Geoscientists explore the nature from a different perspective than the commoners. In this week’s blog, Stephanie Sparks from Arizona State University shares her story how her passion for mountains gradually became her profession. Her journey through different regions in Himalaya leads her to understand the exhumation rate and the underlying geodynamic processes behind the formation of world’s highest mountain system.
Wandering in the mountains …
Stephanie Sparks from School of Earth and Space Exploration, Arizona State University.
In his National Book Award-winning story, The Snow Leopard, Peter Matthiessen writes of his time trekking through the landscapes of the Himalaya-Tibetan mountain system: “The secret of the mountains is that the mountains simply exist, as I do myself: the mountains exist simply, which I do not.”
Yet, I find something alluring about mountains that I’ve been drawn to as far back as my memories reach. My appreciation likely stemmed from being geographically situated within a short distance of the Appalachians during my formative years. I enjoyed time in my youth staring off into soft blue ridges coalescing on the horizon. As I got older, I enjoyed new-found freedoms of independent travel. I went westward, where the soft blue ridges materialized into rising rock monoliths that I hastily placed my feet upon. There began my everlasting bond to that mountainous landscape and the earth from which it formed.
While I continued to spend my free time in the great outdoors appreciating these phenomena, I did not immediately see in geology the potential for a life’s work. However, after my undergraduate, I was fortuitously encouraged to participate in a field study directed at introducing traditionally underrepresented groups to the geosciences. I was in disbelief when first experiencing the educational platforms afforded as a student of geology. The natural laboratories to which I was introduced were truly incredible. I was completely blown away: not only by the variability of features; but also, the new understanding of the processes that led to their formation.
Since that experience, I began to crave deeper perceptions of the natural environments which I had long enjoyed, and I was inspired by the realization of the interdisciplinary and international nature of geology. I therefore decided to tie together my interests and experiences by pursuing graduate research in continental tectonics. In this capacity, I now study the complex, interdependent processes that result in large-scale evolution of mountain ranges as well as travel into the field to experience the world’s most magnificent features.
Wondering about the mountains …
Author hiking up a waterfall along the Marsyangdi River, Nepal (Credit: Summer Brown)
For example, my research has taken me to the foothills and the high peaks of the Himalayan Mountain range, where I collected samples along river channels which naturally expose tectonostratigraphic units and bounding structures that run parallel to the Himalayan orogen. Transects collected across these units and structures can be analyzed using multi-system thermochronometry to calculate dates at which the rocks cooled below certain temperatures and these dates can in turn be used to constrain thermal-kinematic models that yield best-fit exhumation rates.

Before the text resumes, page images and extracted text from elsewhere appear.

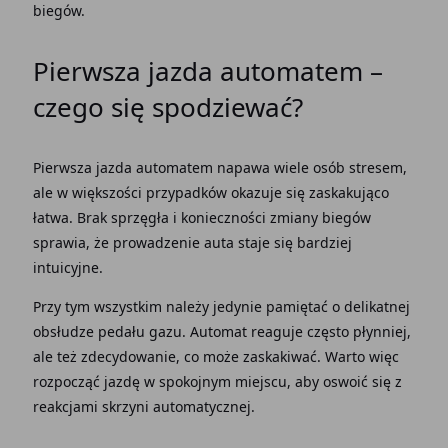
biegów.
Pierwsza jazda automatem
–
czego się spodziewać?
Pierwsza jazda automatem
napawa wiele osób stresem,
ale w większości przypadków okazuje się zaskakująco
łatwa. Brak sprzęgła i konieczności
zmiany biegów
sprawia, że prowadzenie auta staje się bardziej
intuicyjne.
Przy tym wszystkim należy jedynie pamiętać o delikatnej
obsłudze
pedału gazu. Automat
reaguje często płynniej,
ale też zdecydowanie, co może zaskakiwać. Warto więc
rozpocząć jazdę w spokojnym miejscu, aby oswoić się z
reakcjami
skrzyni automatycznej
.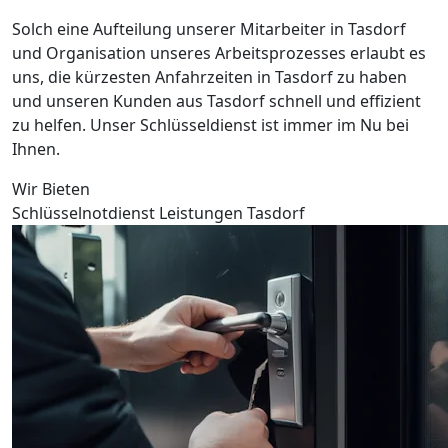
Solch eine Aufteilung unserer Mitarbeiter in Tasdorf
und Organisation unseres Arbeitsprozesses erlaubt es
uns, die kürzesten Anfahrzeiten in Tasdorf zu haben
und unseren Kunden aus Tasdorf schnell und effizient
zu helfen. Unser Schlüsseldienst ist immer im Nu bei
Ihnen.
Wir Bieten
Schlüsselnotdienst Leistungen Tasdorf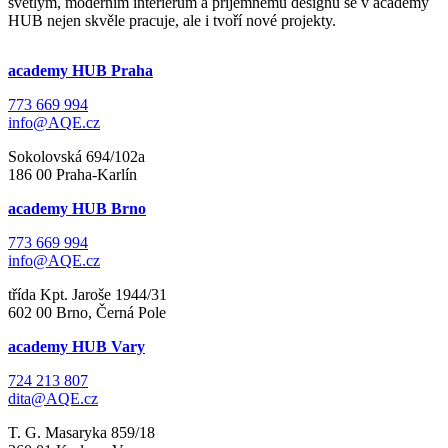
světlým, moderním interiérům a příjemnému designu se v academy
HUB nejen skvěle pracuje, ale i tvoří nové projekty.
academy HUB Praha
773 669 994
info@AQE.cz
Sokolovská 694/102a
186 00 Praha-Karlín
academy HUB Brno
773 669 994
info@AQE.cz
třída Kpt. Jaroše 1944/31
602 00 Brno, Černá Pole
academy HUB Vary
724 213 807
dita@AQE.cz
T. G. Masaryka 859/18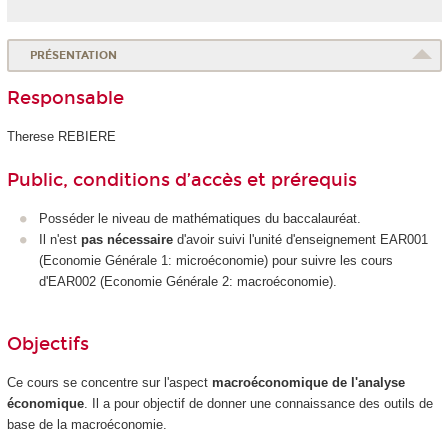
PRÉSENTATION
Responsable
Therese REBIERE
Public, conditions d’accès et prérequis
Posséder le niveau de mathématiques du baccalauréat.
Il n'est
pas nécessaire
d'avoir suivi l'unité d'enseignement
EAR001
(Economie Générale 1: microéconomie) pour suivre les cours
d'EAR002 (Economie Générale 2: macroéconomie).
Objectifs
Ce cours se concentre sur l'aspect
macroéconomique de l'analyse
économique
. Il a pour objectif de donner une connaissance des outils de
base de la macroéconomie.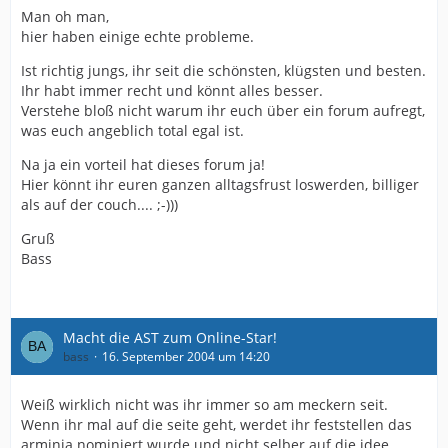
Man oh man,
hier haben einige echte probleme.
Ist richtig jungs, ihr seit die schönsten, klügsten und besten.
Ihr habt immer recht und könnt alles besser.
Verstehe bloß nicht warum ihr euch über ein forum aufregt,
was euch angeblich total egal ist.
Na ja ein vorteil hat dieses forum ja!
Hier könnt ihr euren ganzen alltagsfrust loswerden, billiger
als auf der couch.... ;-)))
Gruß
Bass
Macht die AST zum Online-Star!
bass
16. September 2004 um 14:20
Weiß wirklich nicht was ihr immer so am meckern seit.
Wenn ihr mal auf die seite geht, werdet ihr feststellen das
arminia nominiert wurde und nicht selber auf die idee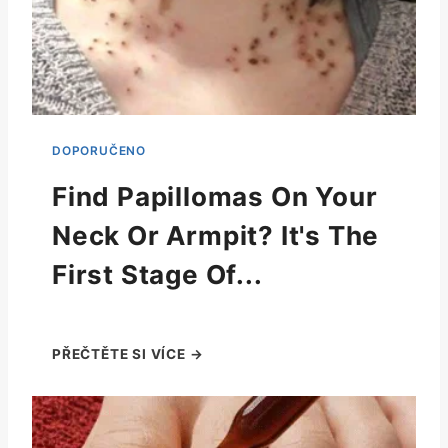
Find Papillomas On Your
Neck Or Armpit? It's The
First Stage Of...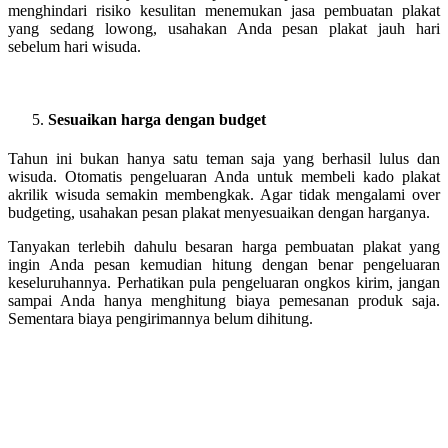
menghindari risiko kesulitan menemukan jasa pembuatan plakat
yang sedang lowong, usahakan Anda pesan plakat jauh hari
sebelum hari wisuda.
Sesuaikan harga dengan budget
Tahun ini bukan hanya satu teman saja yang berhasil lulus dan
wisuda. Otomatis pengeluaran Anda untuk membeli kado plakat
akrilik wisuda semakin membengkak. Agar tidak mengalami over
budgeting, usahakan pesan plakat menyesuaikan dengan harganya.
Tanyakan terlebih dahulu besaran harga pembuatan plakat yang
ingin Anda pesan kemudian hitung dengan benar pengeluaran
keseluruhannya. Perhatikan pula pengeluaran ongkos kirim, jangan
sampai Anda hanya menghitung biaya pemesanan produk saja.
Sementara biaya pengirimannya belum dihitung.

Understanding the rates at which collisional mountain systems like the Himalayas were exhumed is important in deciphering the nature of geodynamic processes that contributed to their formation. Geodynamic modeling of lithospheric deformation in a collisional system is useful in providing predictions for rates of orogenic processes that can in turn be validated by data derived from analytical studies as well as compared with results from complex thermal-kinetics models.
Exhumation history for the sample KG01 from Pye et al., 2022.
However, we are finding that the sensitivity of model outputs to even slight variations in parameters used as initial assumptions can be significant. Specifically, we employ a Taguchi design of experiments (Kacker et al., 1991) to evaluate the relative importance of 10% variations in input parameters (thermal, physical, and kinetic) on the results of a previously published, multichronometer Pecube-D model of exhumation rate variations over the past ca. 22 Ma. for a sample from the central Himalaya (Pye et al., 2022). Simultaneous variations of this magnitude in all input parameters result in ca. 5% average variations in calculated exhumation rates. The Taguchi experiments indicate that calculated exhumation rates are much more sensitive to uncertainties in some parameters than others; for example, a 10% uncertainty in the model basal temperature propagates into a 6.5% difference in exhumation rates. Such a fine-grained understanding of the main sources of uncertainties in these calculations helps the community establish realistic confidence levels for modeling results and identify how future efforts to refine our understanding of these parameters could improve exhumation history reconstructions. In turn, one method for testing the validity of predictions provided by geodynamic models can be improved.
References: Kacker, R. N., Lagergren, E. S., & Filliben, J. J. (1991). Taguchi's Orthogonal Arrays Are Classical Designs of Experiments. J Res Natl Inst Stand Technol, 96(5). Pye, A. E., Hodges, K. V., Keller, C. B., Law, R. D., van Soest, M. C., Bhandari, B., & McDonald, C. S. (2022). Prolonged slip on the South Tibetan detachment constrains tectonic models for synorogenic extension in the Central Himalaya. Tectonics, 41.